Q: We make component parts for agricultural equipment. Some of the parts are small brackets and some are very large parts with bolted components, welds and different metal thicknesses. We want to convert from liquid coating to powder coating and we are sorting through the different options for part preparation. At present, we wash all the parts in a three-stage washer and coat them with a baking enamel. We have some problems with rust around the welds and the edges of the parts, and we need to get better in these areas. We expect the powder to hold up better, but we know we need good surface to prevent the rust and get good adhesion. We have talked to chemical suppliers and they all suggest a multiple treatment process that includes cleaning and probably treatment with zirconium oxide. We also know that some other companies make similar products and currently do powder coat and use a blast operation. Should we do a chemical treatment, should we blast or should we do both?
A: You have a number of challenges that you need to address in order to get rid of the rust. For starters, you use a lot hot-rolled-steel (HRS), which has a lot of organic impurities such as rust inhibitors and a number of inorganic substances such as mill scale.

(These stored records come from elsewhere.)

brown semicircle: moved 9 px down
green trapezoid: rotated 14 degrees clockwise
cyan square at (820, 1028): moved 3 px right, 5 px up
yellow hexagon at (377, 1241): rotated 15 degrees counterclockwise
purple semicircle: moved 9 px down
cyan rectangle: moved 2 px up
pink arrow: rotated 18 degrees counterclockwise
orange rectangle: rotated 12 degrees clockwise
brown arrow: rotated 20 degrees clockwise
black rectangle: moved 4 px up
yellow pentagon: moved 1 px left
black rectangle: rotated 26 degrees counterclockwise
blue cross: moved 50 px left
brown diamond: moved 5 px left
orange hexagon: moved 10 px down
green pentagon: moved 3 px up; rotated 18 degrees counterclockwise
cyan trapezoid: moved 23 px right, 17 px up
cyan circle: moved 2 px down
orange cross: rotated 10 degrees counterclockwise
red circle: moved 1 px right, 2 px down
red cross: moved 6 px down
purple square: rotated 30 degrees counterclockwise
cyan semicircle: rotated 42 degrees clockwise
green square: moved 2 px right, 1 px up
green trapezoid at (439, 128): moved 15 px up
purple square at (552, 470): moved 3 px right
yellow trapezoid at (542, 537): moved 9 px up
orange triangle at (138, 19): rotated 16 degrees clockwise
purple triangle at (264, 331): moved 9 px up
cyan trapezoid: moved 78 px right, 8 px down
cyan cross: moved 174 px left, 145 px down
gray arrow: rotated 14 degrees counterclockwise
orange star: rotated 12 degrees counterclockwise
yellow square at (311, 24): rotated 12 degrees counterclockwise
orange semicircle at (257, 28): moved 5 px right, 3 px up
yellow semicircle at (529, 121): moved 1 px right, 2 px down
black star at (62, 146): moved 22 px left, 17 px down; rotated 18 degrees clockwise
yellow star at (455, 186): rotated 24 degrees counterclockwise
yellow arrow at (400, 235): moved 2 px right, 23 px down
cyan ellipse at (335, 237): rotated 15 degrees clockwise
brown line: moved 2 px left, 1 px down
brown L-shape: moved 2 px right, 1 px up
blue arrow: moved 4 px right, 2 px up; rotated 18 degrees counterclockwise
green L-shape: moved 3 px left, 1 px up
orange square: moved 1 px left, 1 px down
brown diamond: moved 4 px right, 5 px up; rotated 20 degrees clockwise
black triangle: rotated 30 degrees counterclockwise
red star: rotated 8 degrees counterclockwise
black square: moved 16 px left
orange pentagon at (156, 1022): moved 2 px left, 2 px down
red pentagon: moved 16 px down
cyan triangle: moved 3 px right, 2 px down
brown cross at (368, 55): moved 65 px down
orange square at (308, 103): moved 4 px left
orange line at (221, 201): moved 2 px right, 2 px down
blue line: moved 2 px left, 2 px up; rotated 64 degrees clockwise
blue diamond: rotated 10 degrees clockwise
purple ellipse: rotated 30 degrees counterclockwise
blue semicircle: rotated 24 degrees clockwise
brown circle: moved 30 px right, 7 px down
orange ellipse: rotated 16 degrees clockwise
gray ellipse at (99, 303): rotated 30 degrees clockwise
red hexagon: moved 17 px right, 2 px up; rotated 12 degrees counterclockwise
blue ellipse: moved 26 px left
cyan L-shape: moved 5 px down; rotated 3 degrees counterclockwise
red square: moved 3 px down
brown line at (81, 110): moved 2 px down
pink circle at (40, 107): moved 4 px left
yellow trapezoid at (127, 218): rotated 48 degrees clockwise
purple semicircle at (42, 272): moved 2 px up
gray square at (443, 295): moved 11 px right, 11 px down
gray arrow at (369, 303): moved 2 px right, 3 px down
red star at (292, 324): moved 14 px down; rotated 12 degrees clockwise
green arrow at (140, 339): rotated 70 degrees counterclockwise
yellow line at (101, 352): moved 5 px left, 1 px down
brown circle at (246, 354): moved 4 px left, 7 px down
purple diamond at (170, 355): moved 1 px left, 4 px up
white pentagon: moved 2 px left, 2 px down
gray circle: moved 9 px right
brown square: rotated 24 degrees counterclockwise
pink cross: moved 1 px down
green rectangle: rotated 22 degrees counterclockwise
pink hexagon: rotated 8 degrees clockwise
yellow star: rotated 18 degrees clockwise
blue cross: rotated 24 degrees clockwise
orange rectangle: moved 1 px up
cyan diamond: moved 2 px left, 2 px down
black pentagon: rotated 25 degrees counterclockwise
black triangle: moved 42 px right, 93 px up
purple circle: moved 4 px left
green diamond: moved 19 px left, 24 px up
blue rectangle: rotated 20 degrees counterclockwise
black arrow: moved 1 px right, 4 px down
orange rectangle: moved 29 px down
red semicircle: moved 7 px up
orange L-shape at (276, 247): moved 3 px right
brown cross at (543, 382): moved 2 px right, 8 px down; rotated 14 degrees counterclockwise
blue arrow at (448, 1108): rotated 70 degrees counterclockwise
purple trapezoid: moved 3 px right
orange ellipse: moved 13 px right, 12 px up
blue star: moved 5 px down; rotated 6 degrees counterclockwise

So the soils that you have on your parts will challenge any simple approach to cleaning and treatment. In addition, you add some challenges when you cut, weld and assemble the parts. Your pretreatment approach needs to address all of these challenges to get the rust to a better place.
First, you will want a good chemical system that can remove the organic soils and treat the surface. An acid cleaner may be useful to help break down the mill scale and weld smut. Zirconium makes sense, if you have some aluminum parts. It also is useful because it does not create the sludge that is normal with iron or zinc phosphate solutions, keeping your nozzles clean and reducing maintenance.
Chemical acid solutions have been used for the removal of scale, rust and other inorganic substances, but I am not a strong supporter of that. Some solutions are strong acids and require fairly high heat to be effective, which is not something that is nice to have in the system. Abrasion works better and does not require a hazardous solution. Of course, abrasion has its own challenges. If you sand and grind by hand, you will need a lot of labor and it is not easy labor. If you set up a manual pressure blast system, you will have a person suited up in an enclosure working a difficult job with potential health hazards. You can set up an inline wheel blast system that will work well. Just keep in mind that wheel blast systems do wear over time and need maintenance to keep them in good working order. Still, a wheel blast system may be your best addition to take care of the rust and scale. Also, the cutting will produce laser scale on the edges that will cause adhesion failure, so that is something the blast system can deal with too.
So the answer is you should consider doing both — a multistage washer and a blast system. This is the most expensive approach and it will require a lot of space, but it will be reliable for dealing with all of your soils and getting rid of the rust.